Voordat je gaat beginnen bekijken we het volgende filmpje eerst klassikaal. https://www.youtube.com/watch?v=jaykvgdjtr4 Dit filmpje legt de basis in het kort uit. Hierna is het jouw taak om te onderzoeken hoe het programma werkt. Als je het niet snapt of nog iets anders wilt weten, kun je altijd nog meer filmpjes opzoeken op Youtube. Let op! Als je afbeeldingen zoekt op google, zorg er dan voor dat de afbeeldingen minstens 600x800 mp zijn. De afbeeldingen blijven op die manier scherp genoeg.

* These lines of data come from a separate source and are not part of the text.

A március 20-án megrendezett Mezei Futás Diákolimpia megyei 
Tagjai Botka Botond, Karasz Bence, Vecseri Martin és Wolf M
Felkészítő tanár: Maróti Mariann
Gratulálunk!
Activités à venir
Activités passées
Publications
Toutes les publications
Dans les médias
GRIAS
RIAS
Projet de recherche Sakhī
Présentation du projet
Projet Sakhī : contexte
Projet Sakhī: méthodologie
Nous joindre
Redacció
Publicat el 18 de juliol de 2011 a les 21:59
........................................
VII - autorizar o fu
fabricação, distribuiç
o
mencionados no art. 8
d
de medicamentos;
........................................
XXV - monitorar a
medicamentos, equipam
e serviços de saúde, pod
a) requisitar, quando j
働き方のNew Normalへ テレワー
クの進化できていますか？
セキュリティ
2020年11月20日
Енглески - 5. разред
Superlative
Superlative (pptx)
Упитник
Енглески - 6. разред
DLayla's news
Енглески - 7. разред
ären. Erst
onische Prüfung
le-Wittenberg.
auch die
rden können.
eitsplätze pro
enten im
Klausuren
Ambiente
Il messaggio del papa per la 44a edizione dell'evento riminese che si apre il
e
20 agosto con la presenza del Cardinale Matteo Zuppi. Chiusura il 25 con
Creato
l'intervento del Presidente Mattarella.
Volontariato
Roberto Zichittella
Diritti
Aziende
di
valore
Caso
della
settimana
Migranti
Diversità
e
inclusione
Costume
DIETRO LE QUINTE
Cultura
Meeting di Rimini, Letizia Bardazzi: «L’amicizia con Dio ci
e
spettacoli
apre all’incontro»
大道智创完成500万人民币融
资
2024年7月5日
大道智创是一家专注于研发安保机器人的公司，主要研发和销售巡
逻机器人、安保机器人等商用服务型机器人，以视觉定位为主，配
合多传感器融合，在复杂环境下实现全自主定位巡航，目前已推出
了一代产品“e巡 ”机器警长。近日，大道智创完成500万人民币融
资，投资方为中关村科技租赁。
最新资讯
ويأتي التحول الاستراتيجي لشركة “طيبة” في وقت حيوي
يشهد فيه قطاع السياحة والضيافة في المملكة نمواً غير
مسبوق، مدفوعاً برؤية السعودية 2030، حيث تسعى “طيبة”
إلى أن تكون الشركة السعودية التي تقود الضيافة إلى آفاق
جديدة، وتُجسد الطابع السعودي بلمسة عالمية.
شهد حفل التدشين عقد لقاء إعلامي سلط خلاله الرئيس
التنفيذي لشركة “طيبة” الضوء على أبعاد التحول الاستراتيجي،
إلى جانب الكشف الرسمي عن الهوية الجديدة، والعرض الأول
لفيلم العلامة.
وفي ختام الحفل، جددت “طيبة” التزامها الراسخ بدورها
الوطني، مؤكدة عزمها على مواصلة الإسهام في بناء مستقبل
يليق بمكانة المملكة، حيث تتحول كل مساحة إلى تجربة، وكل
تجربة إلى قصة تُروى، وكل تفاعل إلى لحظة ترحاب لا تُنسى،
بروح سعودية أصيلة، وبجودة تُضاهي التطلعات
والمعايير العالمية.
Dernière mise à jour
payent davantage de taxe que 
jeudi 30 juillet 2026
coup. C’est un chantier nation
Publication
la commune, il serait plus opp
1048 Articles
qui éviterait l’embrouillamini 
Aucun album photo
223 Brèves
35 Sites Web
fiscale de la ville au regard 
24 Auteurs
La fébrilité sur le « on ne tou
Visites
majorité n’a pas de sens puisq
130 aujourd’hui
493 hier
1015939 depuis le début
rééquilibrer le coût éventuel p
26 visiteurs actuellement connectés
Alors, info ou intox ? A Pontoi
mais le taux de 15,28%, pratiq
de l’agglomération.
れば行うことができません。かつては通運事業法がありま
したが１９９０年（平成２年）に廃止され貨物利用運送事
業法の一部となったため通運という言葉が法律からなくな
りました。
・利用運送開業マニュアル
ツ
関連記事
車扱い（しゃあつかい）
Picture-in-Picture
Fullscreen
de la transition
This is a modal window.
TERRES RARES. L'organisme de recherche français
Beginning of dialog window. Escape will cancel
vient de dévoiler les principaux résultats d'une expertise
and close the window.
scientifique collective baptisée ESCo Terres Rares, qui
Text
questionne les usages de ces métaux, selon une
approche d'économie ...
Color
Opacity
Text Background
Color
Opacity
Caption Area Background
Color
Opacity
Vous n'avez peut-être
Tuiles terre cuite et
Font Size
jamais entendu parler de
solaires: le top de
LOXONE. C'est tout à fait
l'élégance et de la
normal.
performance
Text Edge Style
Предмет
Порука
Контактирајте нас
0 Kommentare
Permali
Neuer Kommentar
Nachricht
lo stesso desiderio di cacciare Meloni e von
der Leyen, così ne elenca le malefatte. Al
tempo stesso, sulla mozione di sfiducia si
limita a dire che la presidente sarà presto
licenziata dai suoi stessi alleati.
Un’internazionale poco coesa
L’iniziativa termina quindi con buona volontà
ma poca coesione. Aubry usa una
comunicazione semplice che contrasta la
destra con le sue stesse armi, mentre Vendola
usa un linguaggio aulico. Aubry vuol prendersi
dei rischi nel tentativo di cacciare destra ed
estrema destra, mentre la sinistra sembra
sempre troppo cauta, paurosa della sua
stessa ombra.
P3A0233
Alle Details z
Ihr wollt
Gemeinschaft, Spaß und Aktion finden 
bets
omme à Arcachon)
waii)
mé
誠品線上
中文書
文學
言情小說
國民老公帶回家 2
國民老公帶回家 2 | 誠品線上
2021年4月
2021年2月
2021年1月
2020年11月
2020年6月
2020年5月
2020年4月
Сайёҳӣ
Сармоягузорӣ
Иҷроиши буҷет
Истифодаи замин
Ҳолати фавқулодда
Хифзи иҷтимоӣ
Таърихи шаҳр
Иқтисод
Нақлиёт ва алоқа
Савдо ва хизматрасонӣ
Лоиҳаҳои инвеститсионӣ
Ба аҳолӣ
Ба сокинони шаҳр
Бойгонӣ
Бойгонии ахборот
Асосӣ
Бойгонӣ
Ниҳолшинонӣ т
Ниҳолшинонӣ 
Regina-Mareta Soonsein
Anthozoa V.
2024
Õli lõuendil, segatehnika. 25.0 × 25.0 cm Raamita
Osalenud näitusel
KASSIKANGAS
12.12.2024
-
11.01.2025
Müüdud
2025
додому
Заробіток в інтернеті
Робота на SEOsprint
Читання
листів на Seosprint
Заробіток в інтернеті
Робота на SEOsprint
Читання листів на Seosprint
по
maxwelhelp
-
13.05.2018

Criteria: - De gegoten gipsafdruk moet zichtbaar blijven! - Je moet eigenschappen van jezelf toegevoegd hebben, - Je maakt er een bijpassende achtergrond bij die iets vertelt over jouw karakter, - Nek en schouders (de buste) moeten erbij gefotoshopt worden, - Je maakt enkel gebruik van afbeeldingen van het internet. Opdracht 6: Reflectie Je maakt in een word document een blad voor reflectie. In dit bestand kijk je als het ware terug op alles wat je hebt gemaakt en beschrijf je wat je geleerd hebt. Dit document komt uiteindelijk op je wix-website te staan op de pagina beeldende vorming. Je schrijft een korte reflectie van ongeveer 300 woorden. Je reflectie gaat over de 4 verschillende portret-opdrachten (zelfportret tekenen, portret negatief in klei, portret van gips en het digitale portret). Voor de beoordeling is het van belang dat je de onderstaande begrippen in je reflectie verwerkt (houd de begrippenlijst bij de hand): - Thema - Materiaal en techniek - Plasticiteit Tot slot verwerk je de volgende vragen ook in je reflectie: - Wat vond je van de portret opdrachten? - Wat ging er bij jou goed en wat ging er minder goed? - Wat zou je nog kunnen verbeteren?